I wonder if scala has a similar feature? So far I've not seen counterparts of things like read/eval/apply  in Scheme. I don't know if its even possible to have them without a lisp-like syntax.

Thanks,
Himanshu

Re: "apply" for scala

Added by Jason Zaugg on 2010-01-13, 09:17
Is this what you're looking for?

-jason

scala> def m(as: Int*) = as
m: (as: Int*)Int*

scala> m(1, 2, 3)
res0: Int* = Array(1, 2, 3)

scala> m(List(1, 2, 3): _*)
res1: Int* = List(1, 2, 3)

scala> m(Seq(1, 2, 3): _*)
res2: Int* = List(1, 2, 3)

On Wed, Jan 13, 2010 at 9:01 AM, Himanshu <g [dot] himanshu [at] gmail [dot] com> wrote:

In a language like Scheme, where there is a method that accepts variable number of arguments... We can use "apply" to provide the arguments stored in a list as follow...

#;> (define (m . args) args)
#;> (m 1 2 3)
(1 2 3)
;use apply to provide same arguments stored in a list
#;> (apply m (list 1 2 3))
(1 2 3)

I wonder if scala has a similar feature?
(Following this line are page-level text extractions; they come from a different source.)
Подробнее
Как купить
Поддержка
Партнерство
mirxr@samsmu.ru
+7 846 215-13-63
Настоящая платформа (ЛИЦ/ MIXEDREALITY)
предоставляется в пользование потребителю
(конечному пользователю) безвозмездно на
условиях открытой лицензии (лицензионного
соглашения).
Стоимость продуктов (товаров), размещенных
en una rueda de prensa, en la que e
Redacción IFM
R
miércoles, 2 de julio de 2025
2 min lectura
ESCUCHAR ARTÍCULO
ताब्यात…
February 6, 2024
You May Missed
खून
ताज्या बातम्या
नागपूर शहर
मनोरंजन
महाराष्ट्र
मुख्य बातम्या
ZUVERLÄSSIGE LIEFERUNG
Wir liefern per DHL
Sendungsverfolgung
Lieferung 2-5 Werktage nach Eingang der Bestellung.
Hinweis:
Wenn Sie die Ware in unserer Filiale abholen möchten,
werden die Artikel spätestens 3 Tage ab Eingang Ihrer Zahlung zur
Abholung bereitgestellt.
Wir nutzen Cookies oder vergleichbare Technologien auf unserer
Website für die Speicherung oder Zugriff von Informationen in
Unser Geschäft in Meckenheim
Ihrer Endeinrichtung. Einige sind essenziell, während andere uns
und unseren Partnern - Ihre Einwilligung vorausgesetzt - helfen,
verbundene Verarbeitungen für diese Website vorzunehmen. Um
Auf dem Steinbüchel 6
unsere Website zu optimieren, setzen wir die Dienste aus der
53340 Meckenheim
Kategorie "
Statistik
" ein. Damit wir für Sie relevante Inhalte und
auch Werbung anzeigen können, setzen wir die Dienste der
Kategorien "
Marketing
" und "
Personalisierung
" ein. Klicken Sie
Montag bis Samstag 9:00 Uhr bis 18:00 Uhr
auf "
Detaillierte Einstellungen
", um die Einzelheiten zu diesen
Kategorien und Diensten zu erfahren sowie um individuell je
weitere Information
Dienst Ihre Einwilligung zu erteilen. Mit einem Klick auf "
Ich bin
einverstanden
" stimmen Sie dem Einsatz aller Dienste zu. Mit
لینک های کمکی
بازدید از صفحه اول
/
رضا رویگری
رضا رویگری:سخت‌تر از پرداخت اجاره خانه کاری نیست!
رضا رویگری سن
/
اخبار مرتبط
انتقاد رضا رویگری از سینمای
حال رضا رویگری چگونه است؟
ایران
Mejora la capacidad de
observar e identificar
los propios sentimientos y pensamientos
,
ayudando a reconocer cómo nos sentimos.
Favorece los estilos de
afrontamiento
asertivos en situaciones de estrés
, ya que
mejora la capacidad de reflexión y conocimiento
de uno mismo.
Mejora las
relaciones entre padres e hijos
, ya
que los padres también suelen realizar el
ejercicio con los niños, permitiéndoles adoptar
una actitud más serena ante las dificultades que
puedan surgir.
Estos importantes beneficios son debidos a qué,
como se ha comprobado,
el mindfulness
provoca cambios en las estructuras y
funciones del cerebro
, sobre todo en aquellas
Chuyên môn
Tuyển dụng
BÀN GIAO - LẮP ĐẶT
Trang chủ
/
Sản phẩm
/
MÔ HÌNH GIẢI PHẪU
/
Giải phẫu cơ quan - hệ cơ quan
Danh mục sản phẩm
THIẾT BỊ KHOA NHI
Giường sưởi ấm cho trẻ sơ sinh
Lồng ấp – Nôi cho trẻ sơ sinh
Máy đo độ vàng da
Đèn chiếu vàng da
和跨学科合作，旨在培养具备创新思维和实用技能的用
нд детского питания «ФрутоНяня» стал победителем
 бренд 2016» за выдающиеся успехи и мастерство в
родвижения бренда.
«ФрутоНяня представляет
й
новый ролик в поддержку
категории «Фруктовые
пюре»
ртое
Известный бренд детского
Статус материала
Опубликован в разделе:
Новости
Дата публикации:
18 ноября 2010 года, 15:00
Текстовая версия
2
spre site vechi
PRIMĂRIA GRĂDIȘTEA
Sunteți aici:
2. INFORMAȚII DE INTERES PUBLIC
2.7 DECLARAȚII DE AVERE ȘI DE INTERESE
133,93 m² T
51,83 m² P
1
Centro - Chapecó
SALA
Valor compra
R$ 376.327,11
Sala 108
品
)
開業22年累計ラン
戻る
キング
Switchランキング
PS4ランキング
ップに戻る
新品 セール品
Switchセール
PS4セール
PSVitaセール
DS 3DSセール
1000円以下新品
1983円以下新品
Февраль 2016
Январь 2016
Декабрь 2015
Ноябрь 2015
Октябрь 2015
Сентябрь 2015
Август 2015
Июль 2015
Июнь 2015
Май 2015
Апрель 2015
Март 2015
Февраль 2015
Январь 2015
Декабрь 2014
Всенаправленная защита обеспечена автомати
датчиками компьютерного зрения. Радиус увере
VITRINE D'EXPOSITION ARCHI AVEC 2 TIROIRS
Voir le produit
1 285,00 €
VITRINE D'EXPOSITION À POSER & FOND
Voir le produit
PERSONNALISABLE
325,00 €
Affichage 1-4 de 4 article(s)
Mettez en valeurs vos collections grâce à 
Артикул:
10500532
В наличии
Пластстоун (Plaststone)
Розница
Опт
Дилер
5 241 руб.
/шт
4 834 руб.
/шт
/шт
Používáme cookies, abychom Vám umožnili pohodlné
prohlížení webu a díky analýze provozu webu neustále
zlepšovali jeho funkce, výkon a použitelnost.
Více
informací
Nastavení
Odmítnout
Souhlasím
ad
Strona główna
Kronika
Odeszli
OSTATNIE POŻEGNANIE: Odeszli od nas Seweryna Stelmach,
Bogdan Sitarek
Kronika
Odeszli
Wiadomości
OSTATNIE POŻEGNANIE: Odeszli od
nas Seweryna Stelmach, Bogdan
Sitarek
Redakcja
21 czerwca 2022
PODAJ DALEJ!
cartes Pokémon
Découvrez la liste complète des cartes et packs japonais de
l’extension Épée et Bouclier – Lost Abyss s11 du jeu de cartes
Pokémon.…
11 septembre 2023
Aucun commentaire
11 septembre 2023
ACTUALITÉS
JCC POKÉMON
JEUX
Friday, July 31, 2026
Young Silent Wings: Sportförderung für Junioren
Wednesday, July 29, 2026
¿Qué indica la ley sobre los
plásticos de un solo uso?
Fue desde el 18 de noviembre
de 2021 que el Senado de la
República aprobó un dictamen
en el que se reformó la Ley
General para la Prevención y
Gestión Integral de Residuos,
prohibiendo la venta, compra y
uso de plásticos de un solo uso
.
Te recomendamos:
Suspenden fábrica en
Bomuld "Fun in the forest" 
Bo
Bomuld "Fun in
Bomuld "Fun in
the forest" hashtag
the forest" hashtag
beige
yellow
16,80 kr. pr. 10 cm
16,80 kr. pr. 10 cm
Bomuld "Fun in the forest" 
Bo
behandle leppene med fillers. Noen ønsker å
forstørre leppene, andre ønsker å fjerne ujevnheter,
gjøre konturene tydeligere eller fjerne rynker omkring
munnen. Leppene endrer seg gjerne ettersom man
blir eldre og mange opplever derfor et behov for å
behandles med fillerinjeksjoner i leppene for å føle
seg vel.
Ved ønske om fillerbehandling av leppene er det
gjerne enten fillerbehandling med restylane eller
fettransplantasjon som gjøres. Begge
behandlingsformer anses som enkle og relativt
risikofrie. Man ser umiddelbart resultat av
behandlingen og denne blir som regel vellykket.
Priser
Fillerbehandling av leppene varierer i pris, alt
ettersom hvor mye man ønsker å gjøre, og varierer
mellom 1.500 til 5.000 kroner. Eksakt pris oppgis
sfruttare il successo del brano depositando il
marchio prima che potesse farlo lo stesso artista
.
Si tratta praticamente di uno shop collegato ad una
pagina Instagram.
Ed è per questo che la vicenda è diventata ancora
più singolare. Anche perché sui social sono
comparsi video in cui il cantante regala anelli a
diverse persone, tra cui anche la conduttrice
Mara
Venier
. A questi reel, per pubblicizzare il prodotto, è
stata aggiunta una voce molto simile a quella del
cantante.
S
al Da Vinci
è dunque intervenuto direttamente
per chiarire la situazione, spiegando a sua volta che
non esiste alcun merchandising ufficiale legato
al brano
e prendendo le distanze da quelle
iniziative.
So far I've not seen counterparts of things like read/eval/apply  in Scheme. I don't know if its even possible to have them without a lisp-like syntax.

Thanks,
Himanshu

Re: "apply" for scala

Added by Himanshu on 2010-01-13, 09:27
Exactly.

But How does it work, is this part of function call syntax... I seem to have missed it in "Programming in Scala".

Thanks,
Himanshu

On Wed, Jan 13, 2010 at 1:41 PM, Jason Zaugg <jzaugg [at] gmail [dot] com> wrote:
Is this what you're looking for?

-jason

scala> def m(as: Int*) = as
m: (as: Int*)Int*

scala> m(1, 2, 3)
res0: Int* = Array(1, 2, 3)

scala> m(List(1, 2, 3): _*)
res1: Int* = List(1, 2, 3)

scala> m(Seq(1, 2, 3): _*)
res2: Int* = List(1, 2, 3)

On Wed, Jan 13, 2010 at 9:01 AM, Himanshu <g [dot] himanshu [at] gmail [dot] com> wrote:

In a language like Scheme, where there is a method that accepts variable number of arguments... We can use "apply" to provide the arguments stored in a list as follow...

#;> (define (m . args) args)
#;> (m 1 2 3)
(1 2 3)
;use apply to provide same arguments stored in a list
#;> (apply m (list 1 2 3))
(1 2 3)

I wonder if scala has a similar feature? So far I've not seen counterparts of things like read/eval/apply  in Scheme. I don't know if its even possible to have them without a lisp-like syntax.

Thanks,
Himanshu


Re: "apply" for scala

Added by Paolo Losi on 2010-01-13, 09:47

Himanshu wrote:
> But How does it work, is this part of function call syntax... I seem to
> have missed it in "Programming in Scala".

You can find more info on
Chapter "Function and Closures" / Section "Repeated parameters"

Ciao
Paolo

Re: "apply" for scala

Added by Jason Zaugg on 2010-01-13, 09:37
See §6.6 of the Scala Reference [1]. (I linked to the 2.8 version, but the same applies in 2.7).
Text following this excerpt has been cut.